**ABOUT THIS EXERCISE:** From the records, pick out and copy each line containing "RANDOM".

Dataset items

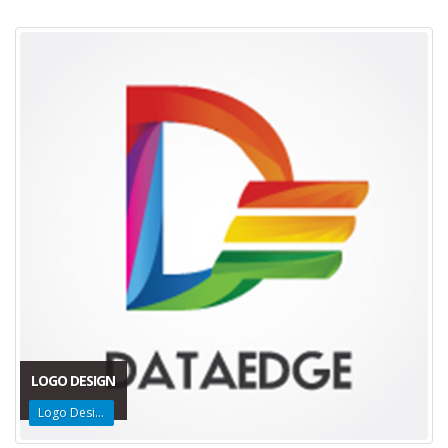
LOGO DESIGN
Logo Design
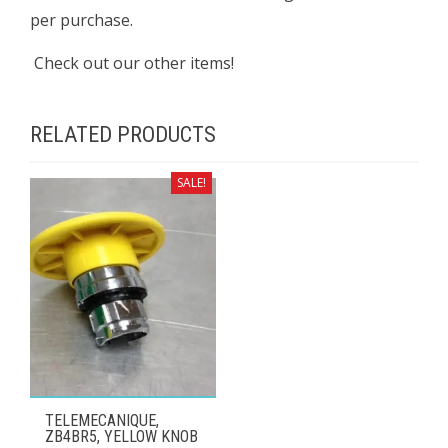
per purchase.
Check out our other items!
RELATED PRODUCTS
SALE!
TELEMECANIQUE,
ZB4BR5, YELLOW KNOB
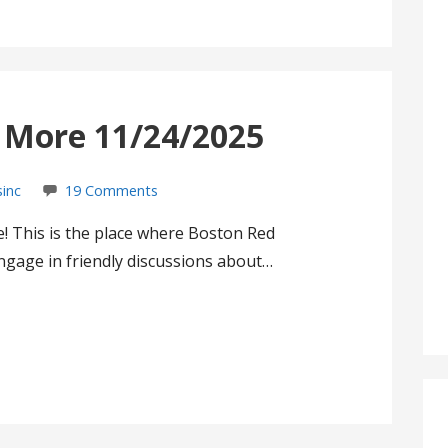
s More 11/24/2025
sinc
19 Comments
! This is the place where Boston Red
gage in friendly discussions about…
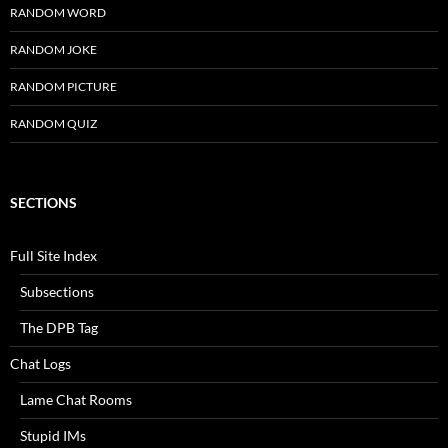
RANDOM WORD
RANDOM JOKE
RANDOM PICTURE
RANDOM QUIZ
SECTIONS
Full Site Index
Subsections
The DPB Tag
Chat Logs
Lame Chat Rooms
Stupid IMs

**OUTPUT FOR THIS EXERCISE:**
RANDOM WORD
RANDOM JOKE
RANDOM PICTURE
RANDOM QUIZ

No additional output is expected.